──────── STUDY MATERIAL ────────
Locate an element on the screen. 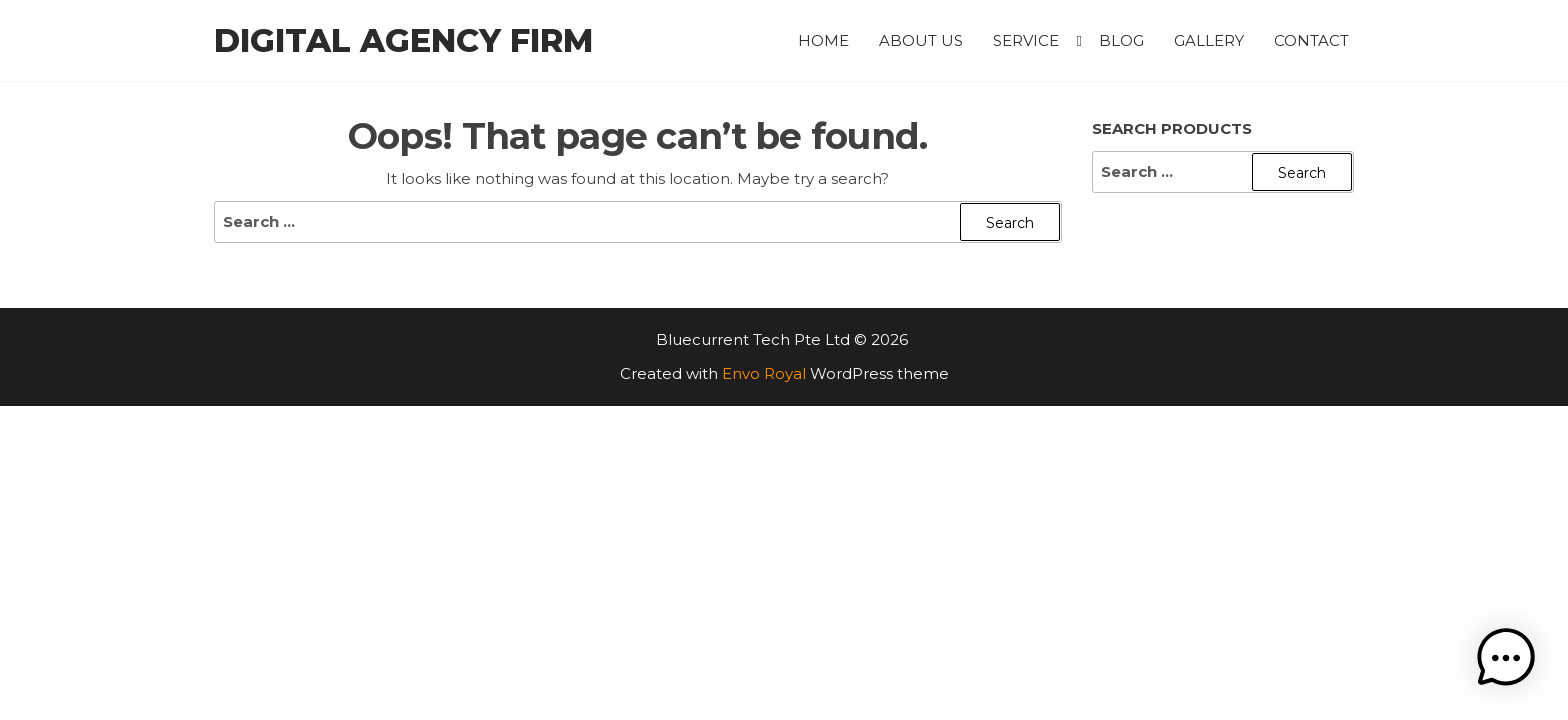  [button] is located at coordinates (1506, 658).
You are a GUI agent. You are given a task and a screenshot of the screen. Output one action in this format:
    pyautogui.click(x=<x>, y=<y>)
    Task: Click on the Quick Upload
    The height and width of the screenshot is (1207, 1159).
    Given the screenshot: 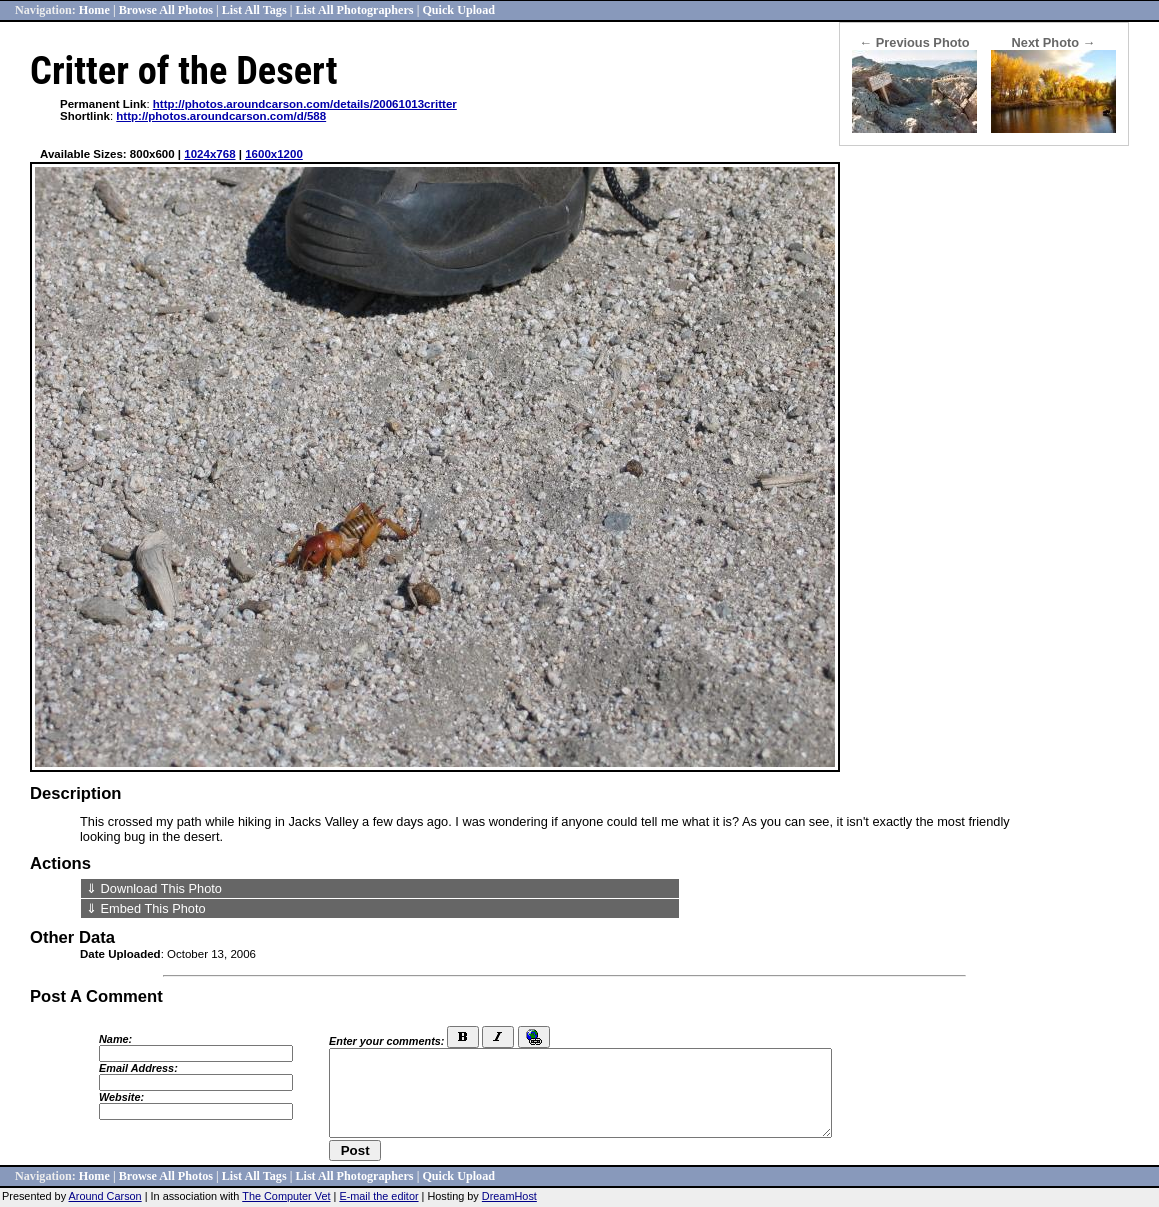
────────
▶ **GOAL OF THE EXERCISE**
Where the line containing "Task: Click on the Quick Upload" appears, begin writing out the lines word for word, and continue through the last line of the data, leaving out pictures.

▶ **FINISHED TASK**
    Task: Click on the Quick Upload
    The height and width of the screenshot is (1207, 1159).
    Given the screenshot: 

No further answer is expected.